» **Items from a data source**
· · · · ·
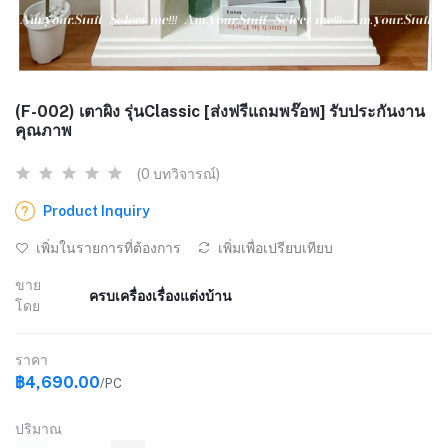
(F-002) เตาผิง รุ่นClassic​ [ส่งฟรีแถมพร๊อพ] รับประกันงาน
คุณภาพ
(0 บทวิจารณ์)
Product Inquiry
เพิ่มในรายการที่ต้องการ
เพิ่มเพื่อเปรียบเทียบ
ขาย
ครบเครื่องเรื่องแต่งบ้าน
โดย
ราคา
฿4,690.00
/PC
ปริมาณ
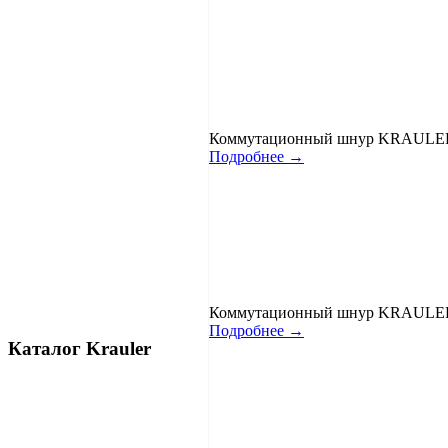
Коммутационный шнур KRAULER 
Подробнее →
Коммутационный шнур KRAULER 
Подробнее →
Каталог Krauler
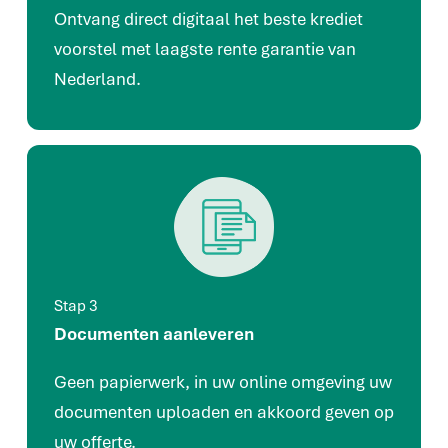
Ontvang direct digitaal het beste krediet
voorstel met laagste rente garantie van
Nederland.
Stap 3
Documenten aanleveren
Geen papierwerk, in uw online omgeving uw
documenten uploaden en akkoord geven op
uw offerte.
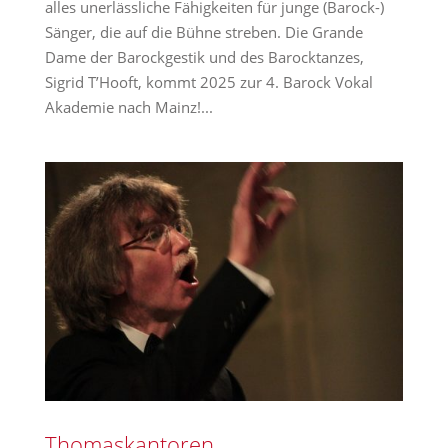
alles unerlässliche Fähigkeiten für junge (Barock-)
Sänger, die auf die Bühne streben. Die Grande
Dame der Barockgestik und des Barocktanzes,
Sigrid T’Hooft, kommt 2025 zur 4. Barock Vokal
Akademie nach Mainz!...
Thomaskantoren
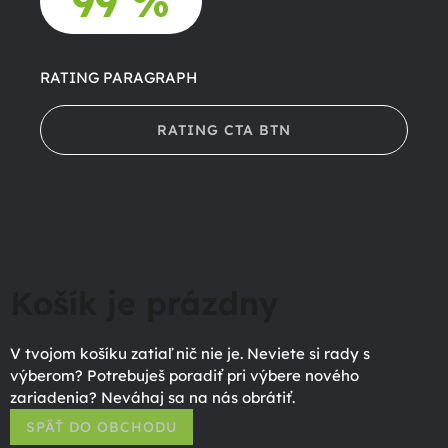
99 %
RATING PARAGRAPH
RATING CTA BTN
Košík je prázdny
V tvojom košíku zatiaľ nič nie je. Neviete si rady s
výberom? Potrebuješ poradiť pri výbere nového
zariadenia? Neváhaj sa na nás obrátiť.
SPÄŤ DO OBCHODU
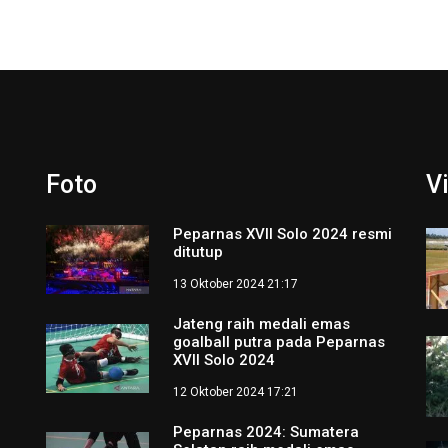
Foto
V
Peparnas XVII Solo 2024 resmi
ditutup
13 Oktober 2024 21:17
Jateng raih medali emas
goalball putra pada Peparnas
XVII Solo 2024
12 Oktober 2024 17:21
Peparnas 2024: Sumatera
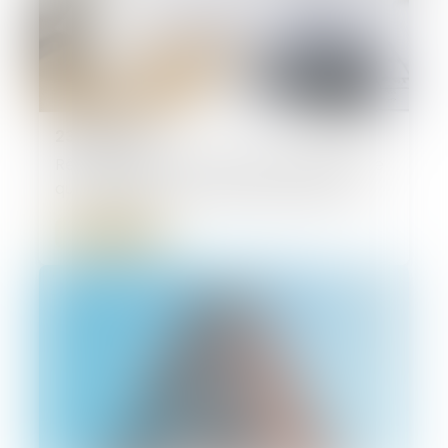
23/06/2026
Réforme des baux commerciaux 2026 : ce
qui change pour le bailleur qui gère seul
Lire la suite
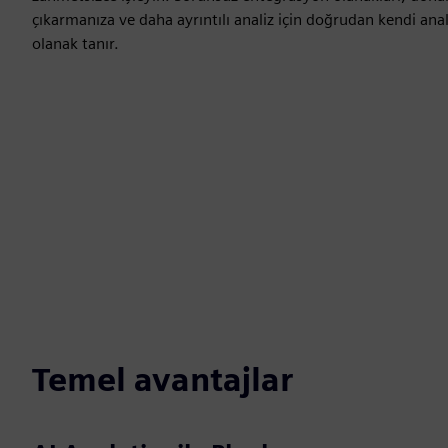
çıkarmanıza ve daha ayrıntılı analiz için doğrudan kendi anal
olanak tanır.
Temel avantajlar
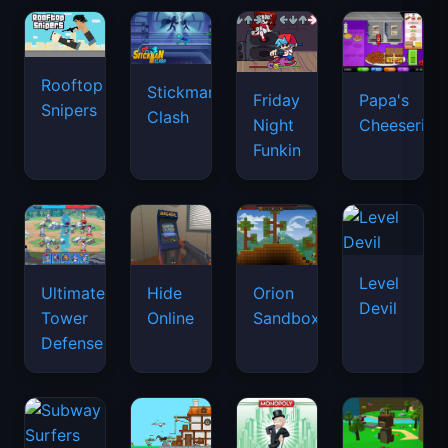
Rooftop
Stickman
Friday
Papa's
Snipers
Clash
Night
Cheeseria
Funkin
Level
Ultimate
Hide
Orion
Devil
Tower
Online
Sandbox
Defense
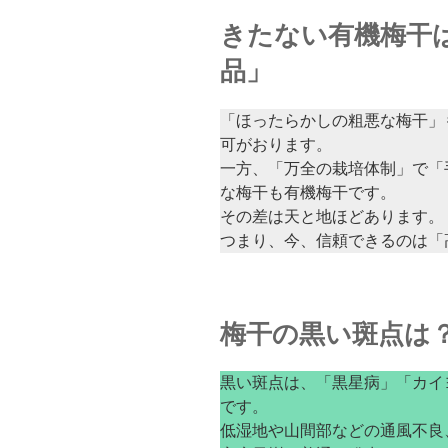
きたない有機梅干
品」
「ほったらかしの粗悪な梅干」
可がおります。
一方、「万全の栽培体制」で「
な梅干も有機梅干です。
その差は天と地ほどあります。
つまり、今、信頼できるのは「
梅干の黒い斑点は
黒い斑点は、「黒星病」「カイ
です。
低湿地や山間部などの通風不良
· · · · ·
» **Work instructions**
Transcribe every line from the one with "Peparnas 2024: Sumatera" to the last line of the records above, exactly, excluding pictures.

» **Problem solution**
Peparnas 2024: Sumatera
23/06/2026
Réforme des baux commerciaux 2026 : ce
qui change pour le bailleur qui gère seul
Lire la suite
çıkarmanıza ve daha ayrıntılı analiz için doğrudan kendi anal
olanak tanır.
Temel avantajlar
Rooftop
Stickman
Friday
Papa's
Snipers
Clash
Night
Cheeseria
Funkin
Level
Ultimate
Hide
Orion
Devil
Tower
Online
Sandbox
Defense
きたない有機梅干
品」
「ほったらかしの粗悪な梅干」
可がおります。
一方、「万全の栽培体制」で「
な梅干も有機梅干です。
その差は天と地ほどあります。
つまり、今、信頼できるのは「
梅干の黒い斑点は
黒い斑点は、「黒星病」「カイ
です。
低湿地や山間部などの通風不良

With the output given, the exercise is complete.